Indeed, Iraqi voters gave the collective finger, a purple dye-stained finger, to the thugs and assassins and to Mr. Kennedy, whose diatribe at Johns Hopkins' School of Advanced International Studies Jan. 27 gave demagoguery a bad name. For Mr. Kennedy to characterize the Iraq war as "Bush's Vietnam" in advance of the balloting served only to give propaganda aid and comfort to terror mastermind Abu Musab Zarqawi and his henchmen. But beyond that, it grossly misrepresents the Vietnam War specifically, the U.S. conduct of the war and the lessons thereof.
North Vietnamese Gen. Vo Nguyen Giap admitted that the January 1968 Tet Offensive was a disastrous defeat for the Communists not for the United States, as it was portrayed in the U.S. media and that in its wake, Hanoi was on the verge of surrendering. More tellingly, Gen. Giap acknowledged that it was the U.S. domestic anti-war movement that kept the North going. In other words, the very people who claimed they only wanted an end to the killing were actually responsible for prolonging the war for several years and by tens of thousands of deaths.
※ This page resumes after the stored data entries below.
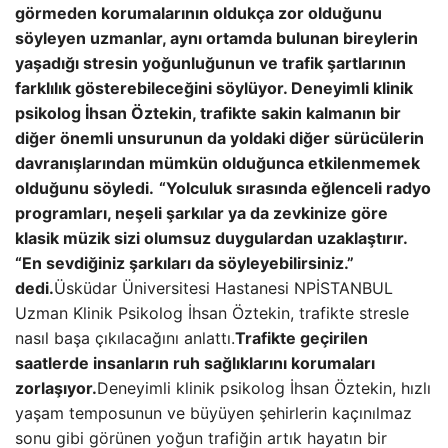
görmeden korumalarının oldukça zor olduğunu
söyleyen uzmanlar, aynı ortamda bulunan bireylerin
yaşadığı stresin yoğunluğunun ve trafik şartlarının
farklılık gösterebileceğini söylüyor.
Deneyimli klinik
psikolog İhsan Öztekin, trafikte sakin kalmanın bir
diğer önemli unsurunun da yoldaki diğer sürücülerin
davranışlarından mümkün olduğunca etkilenmemek
olduğunu söyledi.
“Yolculuk sırasında eğlenceli radyo
programları, neşeli şarkılar ya da zevkinize göre
klasik müzik sizi olumsuz duygulardan uzaklaştırır.
“En sevdiğiniz şarkıları da söyleyebilirsiniz.”
dedi.
Üsküdar Üniversitesi Hastanesi NPİSTANBUL
Uzman Klinik Psikolog İhsan Öztekin, trafikte stresle
nasıl başa çıkılacağını anlattı.
Trafikte geçirilen
saatlerde insanların ruh sağlıklarını korumaları
zorlaşıyor.
Deneyimli klinik psikolog İhsan Öztekin, hızlı
yaşam temposunun ve büyüyen şehirlerin kaçınılmaz
sonu gibi görünen yoğun trafiğin artık hayatın bir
Zarqawi is no doubt aware of, and encouraged by, that sordid chapter of our history, and with the likes of Al-Jazeera and Al-Arabiya transmitting his remarks across the Middle East, Mr. Kennedy has become the Jane Fonda (the Lt. John Kerry?) of the Iraq war. It could be argued that not only are his remarks not likely to bring about an end to the bloodletting in Iraq, but rather, considerably prolong it by giving the terrorists hope that the United States will, in the late Sen. George Aiken's infamous Vietnam-era formulation, "declare victory and get out."
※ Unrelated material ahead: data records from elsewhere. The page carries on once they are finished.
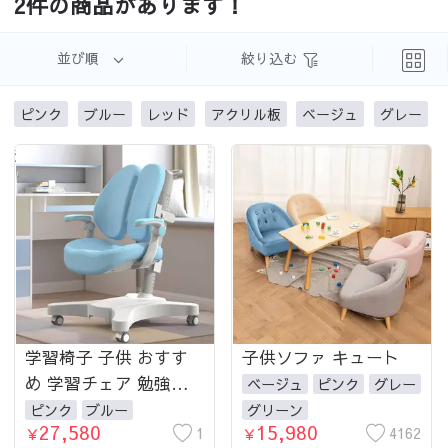
2件の商品があります！
並び順
絞り込む
ピンク
ブルー
レッド
アクリル板
ベージュ
グレー
没有更多了
学習椅子 子供 おすす
子供ソファ キュート
め 学習チェア 勉強椅
ベージュ
ピンク
グレー
子 キャスター付き 椅
ピンク
ブルー
グリーン
27,580
15,980
子 チェアー 勉強いす
1
4162
￥
￥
Leaving aside that it was President John F. Kennedy who got the United States into the Vietnam War in the first place, Sen. Kennedy's screed is the antithesis of his late brother's famous credo from his Jan. 20, 1961, inaugural address: "Let every nation know, whether it wishes us well or ill, that we shall pay any price, bear any burden, meet any hardship, support any friend, oppose any foe, in order to assure the survival and the success of liberty."
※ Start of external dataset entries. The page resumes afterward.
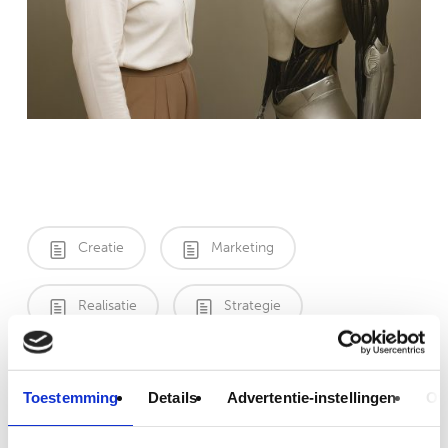
Creatie
Marketing
Realisatie
Strategie
No Comments
Toestemming
Details
Advertentie-instellingen
Ov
If anything, Sen. Kennedy's shameful stance more closely mirrors that of his father, Joseph P. Kennedy, who as FDR's ambassador to Great Britain during World War II was the chief administration proponent of appeasement of Hitler and the Nazis. While the 1,400 U.S. troops whose lives have been lost in the nearly two years since Operation Iraqi Freedom was launched is sad and lamentable, one can only be grateful that Ted Kennedy was not in the Senate during World War II, when during the Battle of the Bulge alone, 19,000 U.S. troops died in six weeks' time. If he had been, much of Europe might well be speaking German today.
But perhaps Mr. Kennedy's most irresponsible and demonstrably false pre-election remark was his drawing of a moral equivalence between our troops and the terrorists. "Our military and the insurgents are fighting for the same thing: the hearts and minds of the people," he said, "and that is a battle we are not winning."
Apart from the fact that the suicide bombers seven of whom on election day were Saudis, while only one was an Iraqi are more interested in losing spleens and intestines than in winning hearts and minds, the Iraqi voters showed whose side they were on with their index fingers.
Hey Brother!
in the '68 Tet offensive, the zips lost, Big Time.
In the '72 offensive, they lost again.
Our losses can be blamed on Kerry's fifth column.
.
Aloha, Bro yourself ..Tonk.
.
Read Bernard Fall's books. Annam, Cochinchina and Viet Nam are synonymous; the conflict there spans a millennium.
We have to keep an eye on the "history" of the Viet Nam war.
We and other vets who were there know the true history.
Not the common misconceptions.
.
Also, try this...
HAL G. MOORE: The Lessons and Lessons of an American Warrior
http://www.armchairgeneral.com/page_left_column.php?content=show_curr_issue_0904a
http://war-forums.com/forums/showthread.php?t=14752&page=1
.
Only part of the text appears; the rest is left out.